PROVIDED MATERIAL:
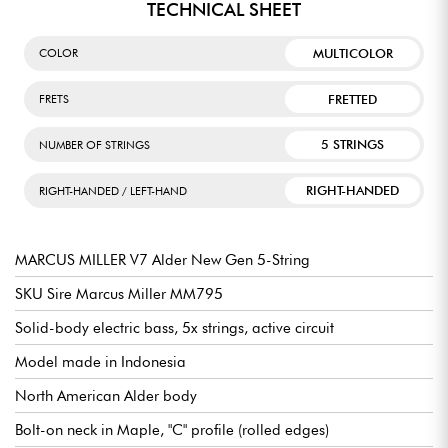
TECHNICAL SHEET
MULTICOLOR
COLOR
FRETTED
FRETS
5 STRINGS
NUMBER OF STRINGS
RIGHT-HANDED
RIGHT-HANDED / LEFT-HAND
MARCUS MILLER V7 Alder New Gen 5-String
SKU Sire Marcus Miller MM795
Solid-body electric bass, 5x strings, active circuit
Model made in Indonesia
North American Alder body
Bolt-on neck in Maple, "C" profile (rolled edges)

PROBLEM REQUIREMENTS: Using the records above, select and copy every line that has the word "Alder".

SOLUTION TO THIS TASK:
MARCUS MILLER V7 Alder New Gen 5-String
North American Alder body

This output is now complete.